Bila cinta sudah di dada, maka tahi
kucing terasa cokelat. Itulah hebatnya cinta. Cinta bisa merubah segalanya.
Orang bisa melakukan apa pun karena cinta. Seorang suami, siang malam banting
tulang tanpa mengeluh karena demi cintanya kepada istri dan anak. Begitu juga
dengan seorang istri. Karena cintanya terhadap suami dan anak-anaknya, dia juga
mau melakukan apa saja, tanpa sedikit pun terucap kata-kata bernada keluhan.
Cinta tidak mengenal hukum
transaksional, layaknya hukum perdagangan. Orang yang melakukan sesuatu karena
cinta, maka dia akan melakukannya dengan tanpa perhitungan. Dia melakukannya
dengan hati. Ringan tanpa merasa terbebani. Dia tidak akan pernah menghitung
balasan apa yang akan dia terima atas apa yang telah dilakukannya. Dia hanya
ingin orang yang dicintainya bahagia, bisa tertawa. Cukup sampai di situ. Tidak
lebih.
Karena itu, dalam beragama pun,
nilai yang tertinggi adalah karena cinta kepada Allah dan Rasul-nya. Kita
melakukan shalat lima waktu, puasa, mengeluarkan zakat dan membayar puluhan
juta rupiah untuk melaksanakan perjalanan haji ke tanah suci, bukan karena semata-mata takut akan ancaman
siksa. Namun, tidak lain karena kita cinta kepada Allah dan Rasul-Nya.
Begitu juga ketika kita melakukan
berbagai ibadah sunnah, seperti berbuat baik kepada sesama, mengeluarkan
shadaqoh, bangun malam hari dan kemudian melakukan shalat di tengah keheningan
malam. Itu dilakukan bukan karena semata-mata berharap imbalan surga di akherat
nanti, tapi karena semata-mata rasa cinta yang menggebu kepada Allah SWT.

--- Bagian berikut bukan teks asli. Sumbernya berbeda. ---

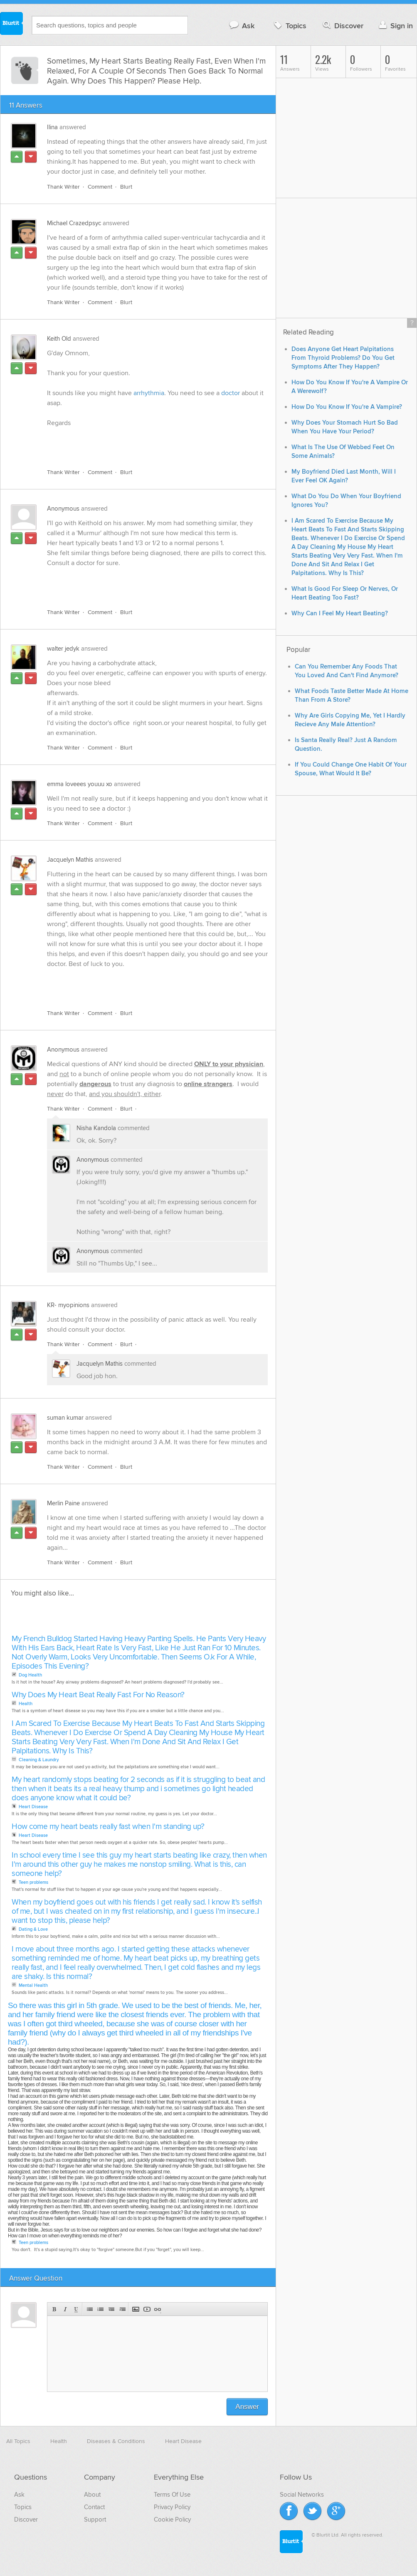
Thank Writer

Tentu model ibadah transaksional
(berhitung keuntungan yang akan diperoleh), karena takut adzab Allah dan ingin
mendapatkan surga, tidaklah dilarang. Tapi, itu levelnya rendah. Dalam proses
perjalanan spiritual selanjutnya, seseorang seharusnya meningkat. Dari takut
karena ancaman adzab dan iming-iming surga menjadi karena Cinta. Semata-mata
agar Allah SWT senang. Semata-mata agar Allah SWT meridhai kita.
Itulah hebatnya energi cinta. Namun
sayang, cinta kita di akhir zaman ini lebih mengarah kepada hal-hal yang
sifatnya materi kebendaan. Kita mau melakukan apa pun demi materi yang kita
inginkan. Tanpa sadar, kita telah terjerembah kepada pemikiran materialistik.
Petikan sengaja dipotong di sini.